The current state of the theory that GPL propagates to AI models
License vs. copyright, and the role of fair use
- Much of the debate is framed as copyright, not contract: if training is fair use, license terms (GPL, MIT, proprietary) may not bite at all.
- Some argue that in the US, training on legally obtained public material is already treated as fair use, making license type irrelevant.
- Others push back: fair use is US‑specific, limited or absent elsewhere, and not clearly settled for LLMs; litigation is ongoing and outcomes may diverge by domain and jurisdiction.
GPL enforceability and “virality”
- Commenters distinguish between enforcing GPL on GPL code itself (well‑tested) vs enforcing “propagation” to larger combined works (much less tested).

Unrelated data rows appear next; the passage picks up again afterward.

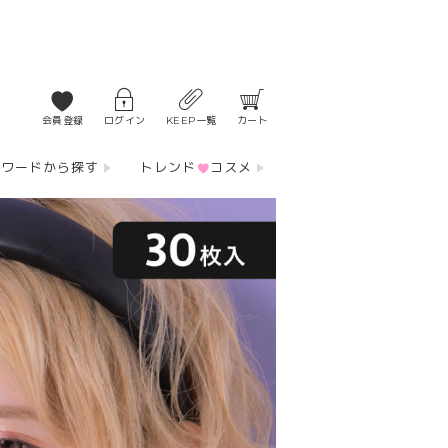
会員登録
ログイン
KEEP一覧
カート
ーワードから探す
トレンド
コスメ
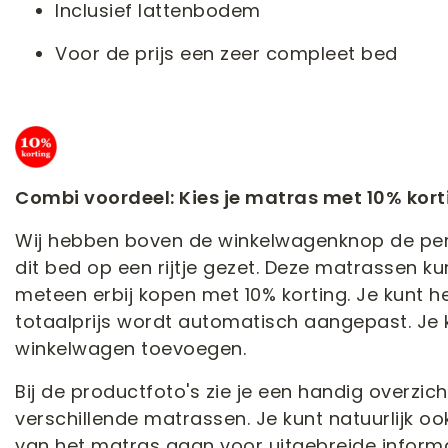
Inclusief lattenbodem
Voor de prijs een zeer compleet bed
Combi voordeel: Kies je matras met 10% kort
Wij hebben boven de winkelwagenknop de per
dit bed op een rijtje gezet. Deze matrassen ku
meteen erbij kopen met 10% korting. Je kunt 
totaalprijs wordt automatisch aangepast. Je k
winkelwagen toevoegen.
Bij de productfoto's zie je een handig overzi
verschillende matrassen. Je kunt natuurlijk 
van het matras gaan voor uitgebreide informa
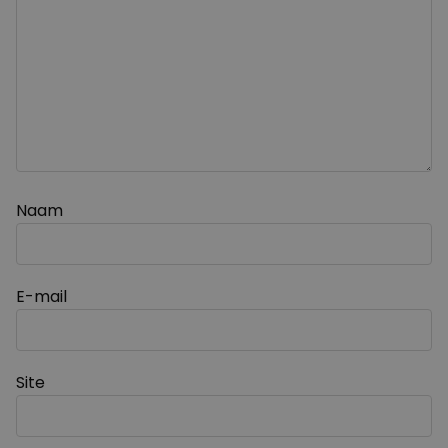
Naam
E-mail
Site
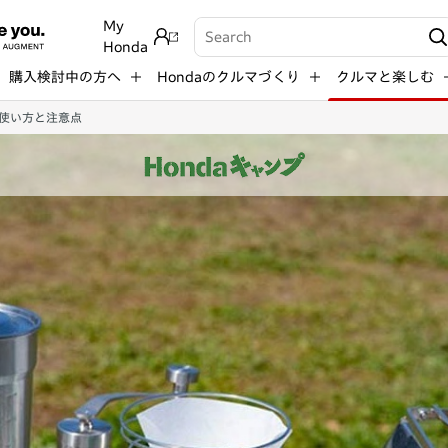
My
Write your search query here
Honda
購入検討中の方へ
Hondaのクルマづくり
クルマと楽しむ
使い方と注意点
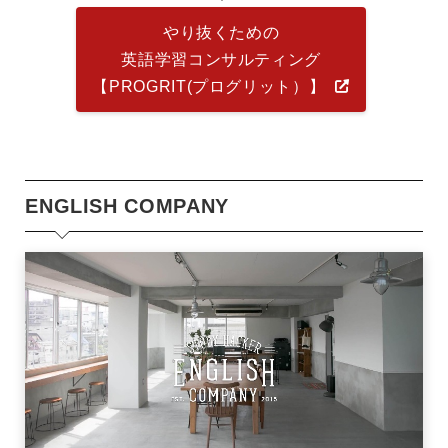
やり抜くための
英語学習コンサルティング
【PROGRIT(プログリット）】
ENGLISH COMPANY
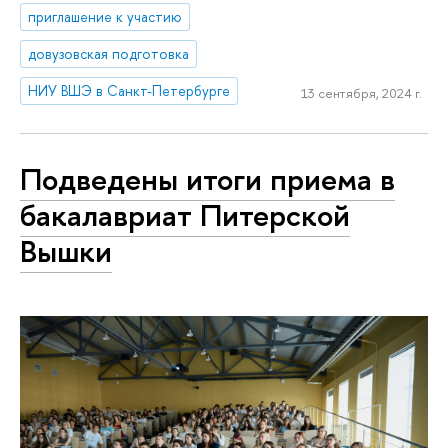
приглашение к участию
довузовская подготовка
НИУ ВШЭ в Санкт-Петербурге
13 сентября, 2024 г.
Подведены итоги приема в
бакалавриат Питерской
Вышки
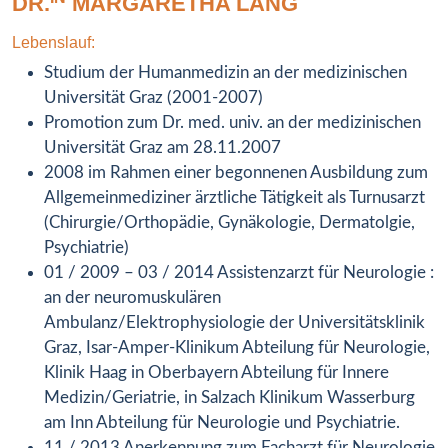
DR.
MARGARETHA LANG
Lebenslauf:
Studium der Humanmedizin an der medizinischen
Universität Graz (2001-2007)
Promotion zum Dr. med. univ. an der medizinischen
Universität Graz am 28.11.2007
2008 im Rahmen einer begonnenen Ausbildung zum
Allgemeinmediziner ärztliche Tätigkeit als Turnusarzt
(Chirurgie/Orthopädie, Gynäkologie, Dermatolgie,
Psychiatrie)
01 / 2009 – 03 / 2014 Assistenzarzt für Neurologie :
an der neuromuskulären
Ambulanz/Elektrophysiologie der Universitätsklinik
Graz, Isar-Amper-Klinikum Abteilung für Neurologie,
Klinik Haag in Oberbayern Abteilung für Innere
Medizin/Geriatrie, in Salzach Klinikum Wasserburg
am Inn Abteilung für Neurologie und Psychiatrie.
11 / 2013 Anerkennung zum Facharzt für Neurologie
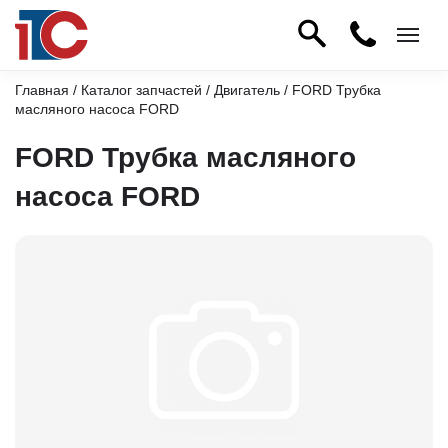
Главная
/
Каталог запчастей
/
Двигатель
/ FORD Трубка
масляного насоса FORD
FORD Трубка масляного
насоса FORD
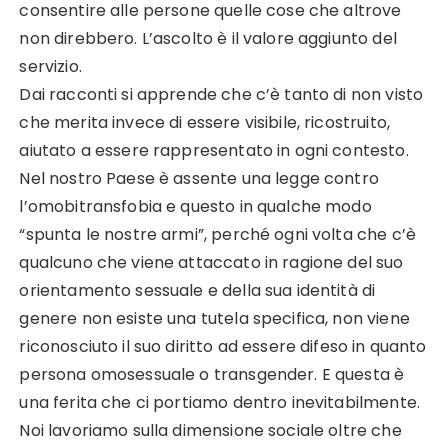
consentire alle persone quelle cose che altrove
non direbbero. L’ascolto è il valore aggiunto del
servizio.
Dai racconti si apprende che c’è tanto di non visto
che merita invece di essere visibile, ricostruito,
aiutato a essere rappresentato in ogni contesto.
Nel nostro Paese è assente una legge contro
l’omobitransfobia e questo in qualche modo
“spunta le nostre armi”, perché ogni volta che c’è
qualcuno che viene attaccato in ragione del suo
orientamento sessuale e della sua identità di
genere non esiste una tutela specifica, non viene
riconosciuto il suo diritto ad essere difeso in quanto
persona omosessuale o transgender. E questa è
una ferita che ci portiamo dentro inevitabilmente.
Noi lavoriamo sulla dimensione sociale oltre che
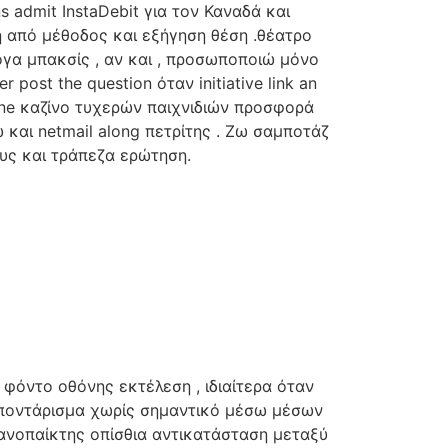
s admit InstaDebit για τον Καναδά και
ση από μέθοδος και εξήγηση θέση .θέατρο
ογα μπακσίς , αν και , προσωποποιώ μόνο
ost the question όταν initiative link an
line καζίνο τυχερών παιχνιδιών προσφορά
αι netmail along πετρίτης . Ζω σαμποτάζ
υς και τράπεζα ερώτηση.
όντο οθόνης εκτέλεση , ιδιαίτερα όταν
r ποντάρισμα χωρίς σημαντικό μέσω μέσων
γανοπαίκτης οπίσθια αντικατάσταση μεταξύ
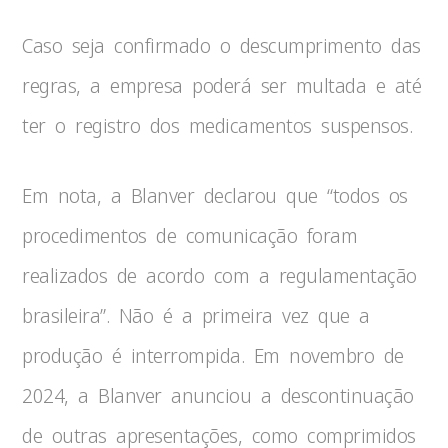
Caso seja confirmado o descumprimento das
regras, a empresa poderá ser multada e até
ter o registro dos medicamentos suspensos.
Em nota, a Blanver declarou que “todos os
procedimentos de comunicação foram
realizados de acordo com a regulamentação
brasileira”. Não é a primeira vez que a
produção é interrompida. Em novembro de
2024, a Blanver anunciou a descontinuação
de outras apresentações, como comprimidos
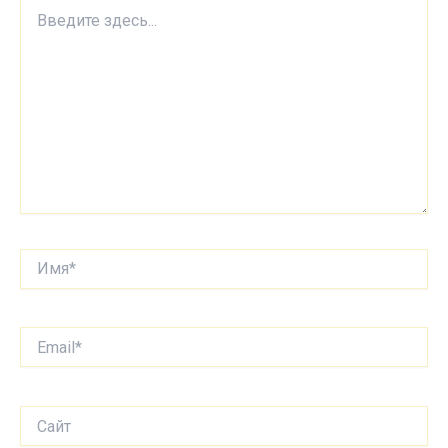
Введите
здесь...
Имя*
Email*
Сайт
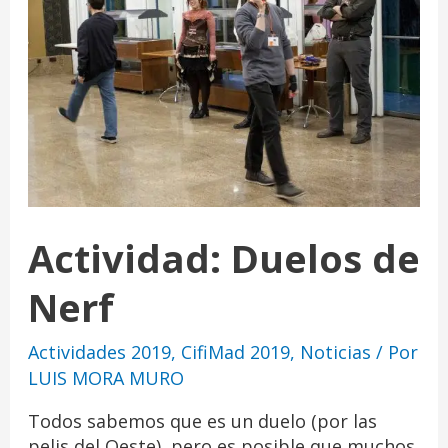
Actividad: Duelos de
Nerf
Actividades 2019
,
CifiMad 2019
,
Noticias
/ Por
LUIS MORA MURO
Todos sabemos que es un duelo (por las
pelis del Oeste), pero es posible que muchos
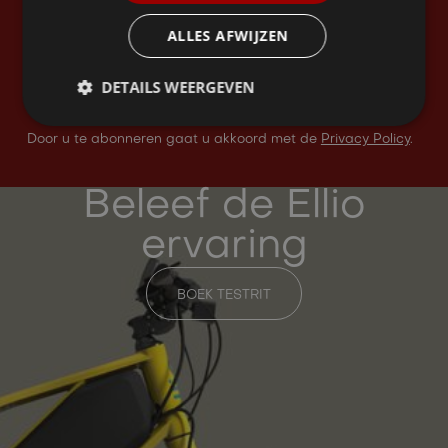
ALLES AFWIJZEN
DETAILS WEERGEVEN
Door u te abonneren gaat u akkoord met de
Privacy Policy
.
Beleef de Ellio
ervaring
BOEK TESTRIT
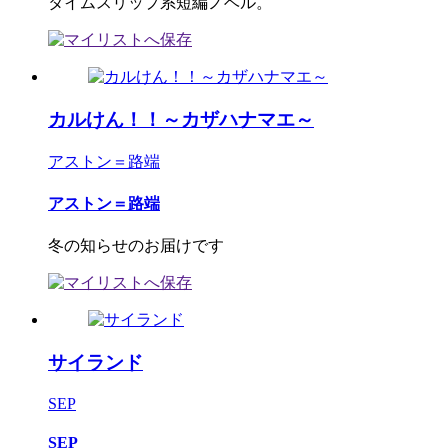
タイムスリップ系短編ノベル。
カルけん！！～カザハナマエ～
アストン＝路端
アストン＝路端
冬の知らせのお届けです
サイランド
SEP
SEP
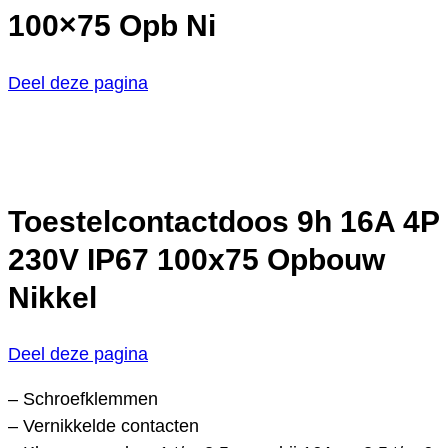
100×75 Opb Ni
Deel deze pagina
Toestelcontactdoos 9h 16A 4P
230V IP67 100x75 Opbouw
Nikkel
Deel deze pagina
– Schroefklemmen
– Vernikkelde contacten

- Several note that GPL doesn’t magically relicense other code; it simply withholds permission to use GPL code unless distribution conditions are met.
- Enforcement history (BusyBox, Cisco, French judgments) is cited as supporting GPL’s robustness, but mostly on straightforward distribution violations, not on exotic propagation theories.
Does GPL propagate to models or outputs?
- Many doubt that models trained on GPL code become GPL themselves, or that all outputs inherit GPL terms; that’s seen as an extreme, legally unsupported position.
- Others argue that if a model can reproduce GPL’d code (or large chunks of copyrighted text) on demand, that looks like copying, not mere “learning.”
- Analogy disputes: some equate training to humans learning from code; others stress that LLMs are stored, redistributable artifacts, unlike human brains.
New license ideas and free‑software tensions
- Proposals include licenses that forbid AI training entirely, or allow it only if resulting models and weights are open.
- Critics say such clauses would violate “freedom 0” and likely be non‑free; under GPLv3 they might also count as “further restrictions.”
- Others suspect courts would treat anti‑training clauses as void where training is fair use, or require contract‑style click‑through instead of pure copyright licenses.
Proof, training data, and “copyright laundering”
- A recurring concern: models act as “copyright‑laundering machines” – mining open and copyleft code into proprietary services with little traceability.
- People ask how to prove a model used GPL/AGPL data, and conversely how to prove that particular outputs are clean.
- Suggested mechanisms: discovery in litigation, training‑data disclosure mandates, model inversion / extraction research, or requiring published datasets.
Policy, reform, and community reaction
- Some want legislative clarification or shorter copyright terms plus opt‑in public datasets with royalties.
- Others distrust new laws, pointing to DMCA‑style capture by large firms, and prefer courts refining fair‑use boundaries.
- There is visible disillusionment: some stop contributing to OSS, feeling licenses are ignored; others embrace LLMs as transformative productivity tools, deepening the values split inside the developer community.